Welcome to You Ask Andy

Steve Seidel, age 13, of Hattiesburg, Miss., for his question:

WHEN DID WE START TELLING TIME?

Time is one of the deepest mysteries known to man. No one can say exactly what it is. For early peoples, there were no units of time measurement. But there were some cycles that repeated themselves evenly, and from this came our way of telling time.

The most obvious of the cycles was the alternating daylight and darkness, caused by the rising and setting of the sun. Each of these cycles of the sun came to be called a day.

Another regular change in the sky was the change in the visible shape of the moon. Each cycle of the moon's changing shape takes about 29 and a half days, or a month.

The cycle of the seasons gave man an even longer unit of time. The sun made a full cycle around the sky in one cycle of the seasons. This cycle takes about 365 and a quarter days, or one year.

For hundreds of years, people tried to fit days and months evenly into a year or a period of several years. But no system worked perfectly. Today, the calendar is based entirely on the year. Even though the year is divided into 12 so called months, the months have no relation to the actual cycle of the moon.

There is no regular change in the sky that lasts seven day:, as does the week. The seven day week came from the Jewish custom of observing a Sabbath or day of rest every seventh day.

The division of a day into 24 hours, an hour into 60 minutes and a minute into 60 seconds probably came indirectly from the ancient Babylonians. Babylonian astronomers and astrologers divided the imaginary circular path of the sun into 12 equal parts. Then they divided the periods of daylight and darkness into 12 parts each, resulting in a 24 hour day.

The Babylonians also divided the circle into 360 degrees or parts. Other ancient astronomers further divided each degree into 60 minutes and the minute into 60 seconds.

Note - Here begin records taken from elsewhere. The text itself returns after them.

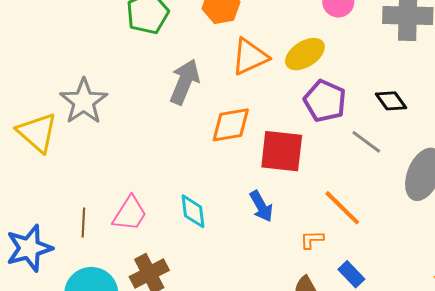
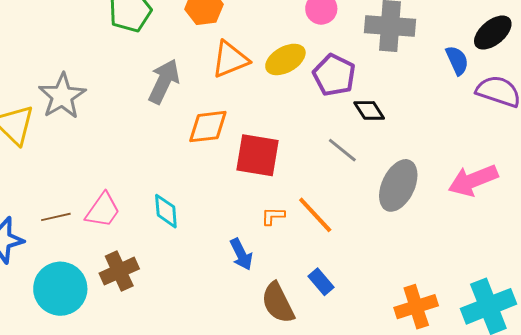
purple pentagon: (325, 101) -> (334, 75), moved
blue arrow: (261, 206) -> (241, 254), moved
brown line: (83, 223) -> (56, 217), turned 72
orange L-shape: (312, 240) -> (273, 216), moved

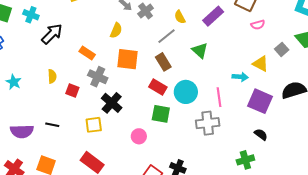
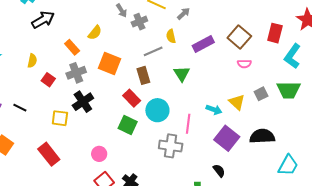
yellow semicircle: (116, 30) -> (95, 33), moved
gray cross: (98, 77) -> (76, 73), turned 30
pink circle: (139, 136) -> (99, 154), moved

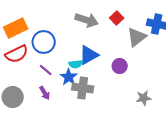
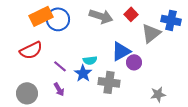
orange rectangle: (16, 28) -> (41, 16), moved
blue circle: (44, 42) -> (58, 19), moved
blue triangle: (89, 55) -> (121, 51), moved
gray cross: (83, 88) -> (109, 82), moved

Directly above every spot on the earth, an imaginary curved line called the celestial meridian passes through the sky. As the earth rotates on its axis, the sun crosses every celestial meridian once each day.

When the sun crosses the celestial meridian above a particular place, the time there is noon. Twleve hours later, the time at that place is midnight.

The period from one midnight to the next is called a solar day. The length of a solar day varies because of the tilt of the earth's axis, the oval shape of its orbit and its changing speed along the orbit.

To make all solar days the same length, astronomers do not measure solar time with the apparent or real sun. Instead, they use an imaginary mean or average sun that moves at a steady speed around the sky.

Mean solar noon occurs when the mean sun crosses the celestial meridian above a particular place. The time between one mean solar noon and the next is always the same. Thus, all mean solar days are the same length.